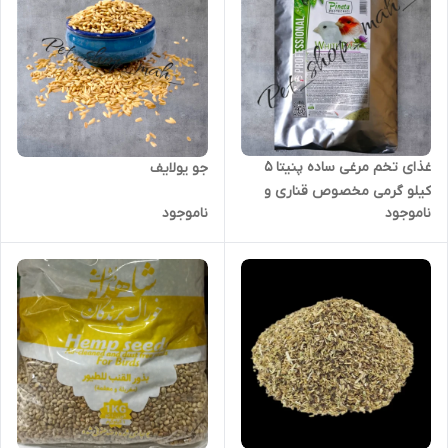
غذای تخم مرغی ساده پنیتا 5
جو یولایف
کیلو گرمی مخصوص قناری و
ناموجود
ناموجود
پرندگان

Work request ▸
Please output the full listing above exactly, minus any pictures.

Result of the task ▸
غذای تخم مرغی ساده پنیتا 5
جو یولایف
کیلو گرمی مخصوص قناری و
ناموجود
ناموجود
پرندگان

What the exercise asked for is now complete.